==== Information shown ====
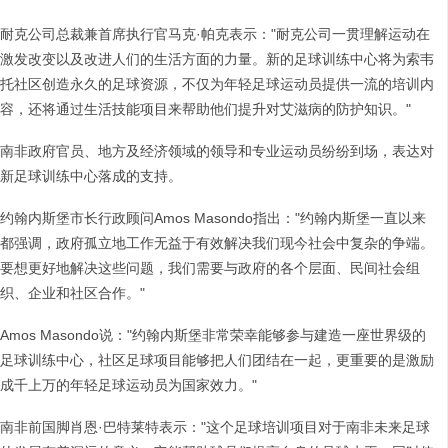
耐克公司总裁兼首席执行官马克·帕克表示："耐克公司一贯理解运动在
激发改变以及改进人们的生活方面的力量。新的足球训练中心将为索韦
托社区创造永久的足球资源，不仅为年轻足球运动员提供一流的培训内
容，还将通过生活技能项目来帮助他们提升对艾滋病的防护知识。"
南非政府官员、地方及经济领域的领导和专业运动员纷纷到场，表达对
新足球训练中心落成的支持。
约翰内斯堡市长行政顾问Amos Masondo指出："约翰内斯堡一直以来
都强调，政府孤立地工作无益于有效解决我们现今社会中复杂的争端。
要想更好地解决这些问题，我们需要与政府的各个层面、民间社会组
织、企业和社区合作。"
Amos Masondo说："约翰内斯堡非常荣幸能够参与建造一座世界级的
足球训练中心，社区足球项目能够把人们团结在一起，更重要的是激励
成千上万的年轻足球运动员为国家效力。"
南非前国脚肖恩·巴特莱特表示："这个足球培训项目对于南非未来足球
====
→ What the task asks
Word for word, set down each record shown above, omitting the pictures.

→ The completed task
耐克公司总裁兼首席执行官马克·帕克表示："耐克公司一贯理解运动在
激发改变以及改进人们的生活方面的力量。新的足球训练中心将为索韦
托社区创造永久的足球资源，不仅为年轻足球运动员提供一流的培训内
容，还将通过生活技能项目来帮助他们提升对艾滋病的防护知识。"
南非政府官员、地方及经济领域的领导和专业运动员纷纷到场，表达对
新足球训练中心落成的支持。
约翰内斯堡市长行政顾问Amos Masondo指出："约翰内斯堡一直以来
都强调，政府孤立地工作无益于有效解决我们现今社会中复杂的争端。
要想更好地解决这些问题，我们需要与政府的各个层面、民间社会组
织、企业和社区合作。"
Amos Masondo说："约翰内斯堡非常荣幸能够参与建造一座世界级的
足球训练中心，社区足球项目能够把人们团结在一起，更重要的是激励
成千上万的年轻足球运动员为国家效力。"
南非前国脚肖恩·巴特莱特表示："这个足球培训项目对于南非未来足球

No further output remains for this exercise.